Penjelasan ini disampaikan Ariel dalam video berdurasi 7 menit 4 detik yang diunggah di akun Instagramnya bersama Vibrasi Suara Indonesia (VISI) pada Minggu (23/3/2025).
Hal ini bermula dari perbedaan pandangan Ariel dengan Ahmad Dhani terkait sistem perizinan lagu.
Ahmad Dhani bahkan sampai menyindir Ariel dengan menyebutnya “sok kaya dan egois” karena dianggap hanya mementingkan kepentingan pribadi.
Namun, alih-alih membalas sindiran tersebut, Ariel memilih menjelaskan secara mendalam tentang sistem royalti dan hak cipta yang berlaku di Indonesia.
Ariel menjelaskan bahwa polemik ini berawal dari dua pasal dalam Undang-Undang Nomor 28 Tahun 2014 tentang Hak Cipta yang dinilai saling bertentangan.
Pasal 9 ayat (3) melarang penggunaan komersial ciptaan tanpa izin pencipta, sementara Pasal 23 ayat (5) memperbolehkan penggunaan tersebut jika dibayar melalui Lembaga Manajemen Kolektif (LMK).
“Ini dia yang menjadi permasalahan saat ini. Keduanya terlihat saling bertentangan. Tapi umumnya selama ini saya dan kebanyakan pelaku industri musik di Indonesia memahaminya bahwa pasal ini tidaklah saling bertentangan, tapi diatur untuk saling melengkapi demi kelancaran atau efisiensi dalam pelaksanaan ekonominya,” jelas Ariel.
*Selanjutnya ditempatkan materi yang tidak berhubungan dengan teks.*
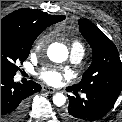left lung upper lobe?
<instances>
[{
  "label": "left lung upper lobe",
  "mask_w": 122,
  "mask_h": 122,
  "mask_svg": "<svg viewBox=\"0 0 122 122\" xmlns=\"http://www.w3.org/2000/svg\"><path fill=\"white\" fill-rule=\"evenodd\" d=\"M79 30L92 48L93 60L73 90L103 91L119 95L122 89V63L114 43L93 23L79 19Z\"/></svg>",
  "instance_id": "1"
}]
</instances>
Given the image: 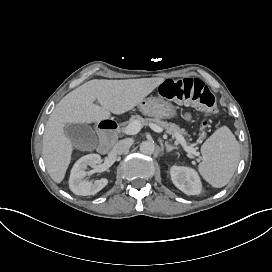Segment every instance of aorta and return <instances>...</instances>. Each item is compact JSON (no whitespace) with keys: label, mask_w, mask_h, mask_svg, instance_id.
Here are the masks:
<instances>
[{"label":"aorta","mask_w":272,"mask_h":272,"mask_svg":"<svg viewBox=\"0 0 272 272\" xmlns=\"http://www.w3.org/2000/svg\"><path fill=\"white\" fill-rule=\"evenodd\" d=\"M140 151L143 154H148V155L153 154L154 151H155V144H154V142H152V141H143L140 144Z\"/></svg>","instance_id":"762f6f07"}]
</instances>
Perdebatan semakin memanas dengan adanya wacana penerapan direct licensing, yaitu perizinan langsung dari pencipta lagu tanpa melalui LMK.
Ariel menilai gagasan ini muncul karena ketidakpuasan para pencipta lagu terhadap kinerja LMK yang dianggap tidak transparan dan kurang efisien.
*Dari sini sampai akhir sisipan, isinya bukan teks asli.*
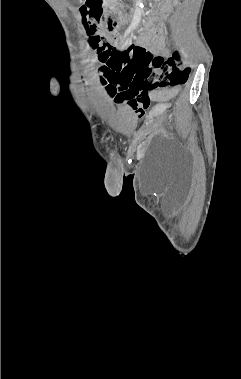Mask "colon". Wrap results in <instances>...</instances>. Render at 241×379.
Masks as SVG:
<instances>
[{
	"instance_id": "obj_1",
	"label": "colon",
	"mask_w": 241,
	"mask_h": 379,
	"mask_svg": "<svg viewBox=\"0 0 241 379\" xmlns=\"http://www.w3.org/2000/svg\"><path fill=\"white\" fill-rule=\"evenodd\" d=\"M89 43L103 64L97 75L100 82H109V89H138L139 83L151 86L175 87L184 83L188 69H180V54L164 59L153 56L144 46L129 43L122 48L112 44L111 30L99 25L106 17L103 0H85L80 7ZM159 34L161 29H157Z\"/></svg>"
}]
</instances>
“Saya berasumsi direct licensing ini muncul atas dasar kekecewaan para pencipta lagu kepada LMK yang berfungsi melaksanakan hak ekonomi mereka,” kata Ariel.
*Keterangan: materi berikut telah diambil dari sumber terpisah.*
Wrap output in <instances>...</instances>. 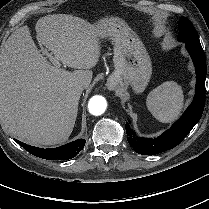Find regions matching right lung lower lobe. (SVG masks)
<instances>
[{"label":"right lung lower lobe","instance_id":"1","mask_svg":"<svg viewBox=\"0 0 209 209\" xmlns=\"http://www.w3.org/2000/svg\"><path fill=\"white\" fill-rule=\"evenodd\" d=\"M15 141L22 146L26 151L34 156L47 160H66L75 157L84 147L86 141L78 139L68 144L57 148L42 149L27 145L15 139Z\"/></svg>","mask_w":209,"mask_h":209}]
</instances>
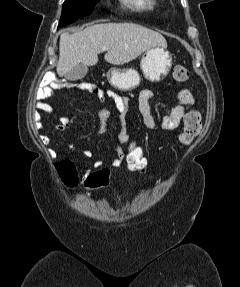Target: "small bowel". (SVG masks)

Meskipun Ariel mengakui bahwa direct licensing adalah hak individu pencipta lagu, ia menyoroti berbagai kendala dalam penerapannya.
Menurutnya, belum jelasnya aturan teknis, pembagian keuntungan, dan pajak royalti menjadi persoalan besar.
“Alangkah baiknya apabila direct licensing sudah disepakati dari awal kerja sama antara penyanyi dan pencipta, bukan secara tiba-tiba di tengah-tengah setelah lagunya populer,” tambahnya.
Siapa yang Harus Membayar Royalti?
Ariel juga menyoroti kebingungan mengenai siapa yang seharusnya membayar royalti kepada pencipta lagu.
Menurut UU Hak Cipta, royalti untuk pencipta lagu harus dibayarkan oleh penyelenggara konser melalui LMK.
Namun, ada wacana bahwa penyanyi yang harus membayar langsung kepada pencipta lagu.
“Kita pelaku industri musik ini bukanlah yang berwenang menetapkan peraturan. Maka menurut saya, yang membuat peraturan lah yang berhak menjelaskan bagaimana seharusnya,” tegas Ariel.
Menutup penjelasannya, Ariel menegaskan bahwa dirinya belum siap menerapkan sistem direct licensing.
Ia masih membutuhkan LMK untuk mengelola hak ekonominya, dengan catatan LMK harus kredibel dan transparan.
“Saya merasa tidak mampu untuk melaksanakan direct licensing seperti yang dibicarakan saat ini. Saya masih membutuhkan LMK untuk mendapatkan atau mengelola hak saya. Tentunya LMK yang kredibel dan bisa dipercaya,” tandasnya.